Installation#

System Requirements#

Hardware#

  • Required: NVIDIA GPU (Ampere / Hopper or newer)

  • NVIDIA Driver: Version must meet the CUDA Toolkit requirement

Software#

  • Python: >= 3.10

  • PyTorch: >= 2.6.0

  • CUDA Toolkit: >= 12.1

  • OS: Linux (Ubuntu 22.04 / 24.04 recommended)

Note: For Kunlun XPU installation, see the Kunlun Installation Guide.

Prerequisites#

Install uv, a fast Python package installer and resolver:

curl -LsSf https://astral.sh/uv/install.sh | sh

Dependency Overview#

LoongForge uses two different strategies to manage its key upstream dependencies:

Dependency

Strategy

Location

Megatron-LM

git submodule (LoongForge fork)

third_party/Loong-Megatron/

TransformerEngine

patch against upstream NVIDIA tag

patches/TransformerEngine_<tag>/

Megatron-LM is pinned to a specific commit of the Loong-Megatron fork via git submodule. All LoongForge-specific changes live directly in the fork branch — no patches are applied.

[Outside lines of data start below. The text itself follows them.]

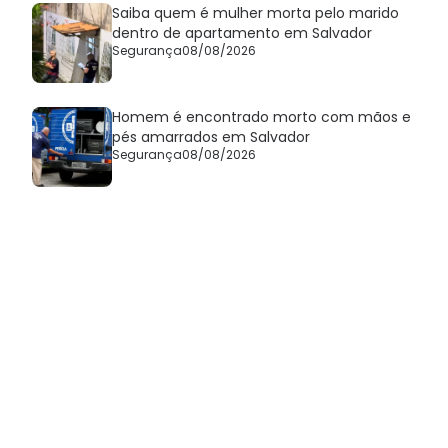
Saiba quem é mulher morta pelo marido
dentro de apartamento em Salvador
Segurança
08/08/2026
Homem é encontrado morto com mãos e
pés amarrados em Salvador
Segurança
08/08/2026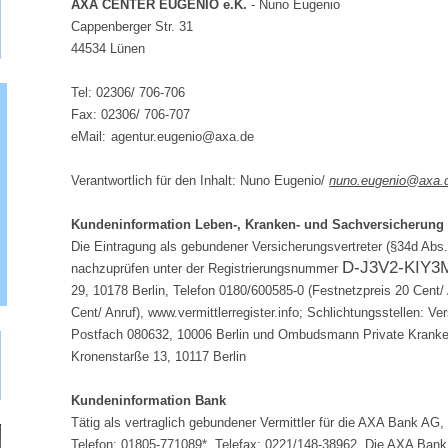
AXA CENTER EUGENIO e.K.
- Nuno Eugenio
Cappenberger Str. 31
44534 Lünen
Tel: 02306/ 706-706
Fax: 02306/ 706-707
eMail:
agentur.eugenio@axa.de
Verantwortlich für den Inhalt: Nuno Eugenio/
nuno.eugenio@axa.
Kundeninformation Leben-, Kranken- und Sachversicherung
Die Eintragung als gebundener Versicherungsvertreter (§34d Abs. 
D-J3V2-KIY3
nachzuprüfen unter der Registrierungsnummer
29, 10178 Berlin, Telefon 0180/600585-0 (Festnetzpreis 20 Cent/
Cent/ Anruf), www.vermittlerregister.info; Schlichtungsstellen:
Postfach 080632, 10006 Berlin und Ombudsmann Private Kranken
Kronenstarße 13, 10117 Berlin
Kundeninformation Bank
Tätig als vertraglich gebundener Vermittler für die AXA Bank AG,
Telefon: 01805-771089*, Telefax: 0221/148-38962. Die AXA Bank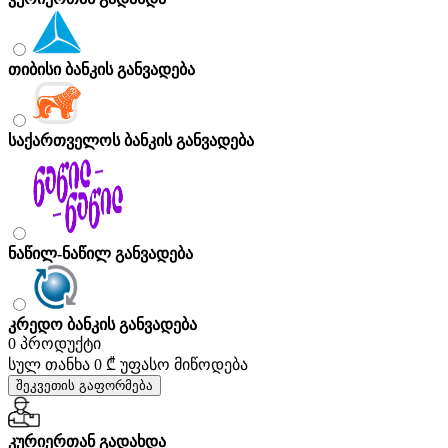
თიბისი ბანკის განვადება
საქართველოს ბანკის განვადება
ნაწილ-ნაწილ განვადება
კრედო ბანკის განვადება
0 პროდუქტი
სულ თანხა
0 ₾
უფასო მიწოდება
შეკვეთის გაფორმება
კურიერთან გადახდა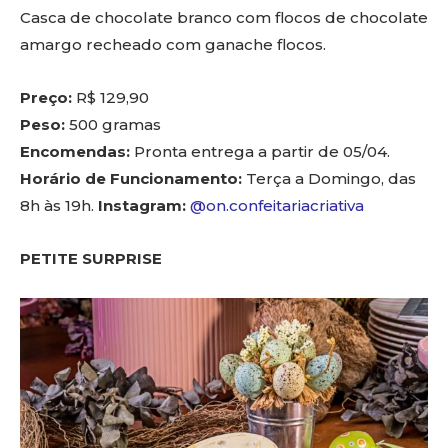
Casca de chocolate branco com flocos de chocolate
amargo recheado com ganache flocos.
Preço:
R$ 129,90
Peso:
500 gramas
Encomendas:
Pronta entrega a partir de 05/04.
Horário de Funcionamento:
Terça a Domingo, das
8h às 19h.
Instagram:
@on.confeitariacriativa
PETITE SURPRISE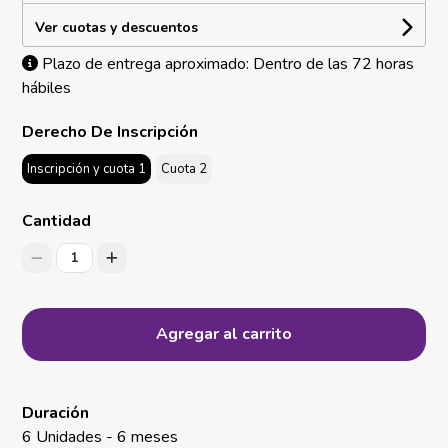
Ver cuotas y descuentos
Plazo de entrega aproximado: Dentro de las 72 horas
hábiles
Derecho De Inscripción
Inscripción y cuota 1
Cuota 2
Cantidad
1
Agregar al carrito
Duración
6 Unidades - 6 meses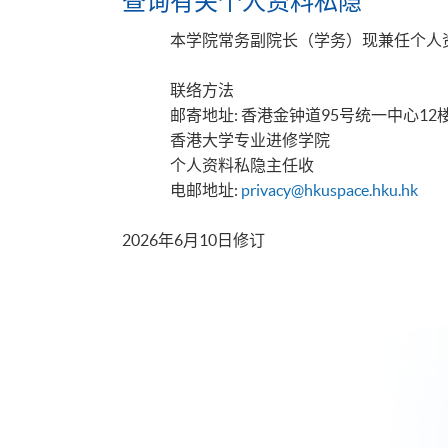
查询有关个人资料私隐
本学院常务副院长（学务）现兼任个人
联络方法
邮寄地址: 香港金钟道95号统一中心12楼 A
香港大学专业进修学院
个人资料私隐主任收
电邮地址:
privacy@hkuspace.hku.hk
2026年6月10日修订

TransformerEngine is cloned from the upstream NVIDIA repository, checked out at the specified community tag, and then patched with LoongForge-specific fixes. The patch directory suffix matches the upstream tag it targets (e.g. patches/TransformerEngine_v2.9/).



Option B: Install from Source#

Use this option if you already have a working CUDA + PyTorch environment and want to set up LoongForge for development or training.

Clone the repository#

git clone --recurse-submodules https://github.com/baidu-baige/LoongForge.git
cd LoongForge

Install LoongForge#

uv venv .venv
source .venv/bin/activate
uv pip install -e ".[gpu]"

Setup TransformerEngine (GPU only)#

The setup_env.py script clones, patches, and compiles TransformerEngine:

python setup_env.py --te-tag v2.9

This script will automatically:

  1. Clone TransformerEngine from the upstream NVIDIA repository.

  2. Checkout the specified TE tag and create a local branch (loongforge_<tag>).

  3. Apply patches from patches/TransformerEngine_<tag>/ to TransformerEngine.

  4. Compile and install TransformerEngine.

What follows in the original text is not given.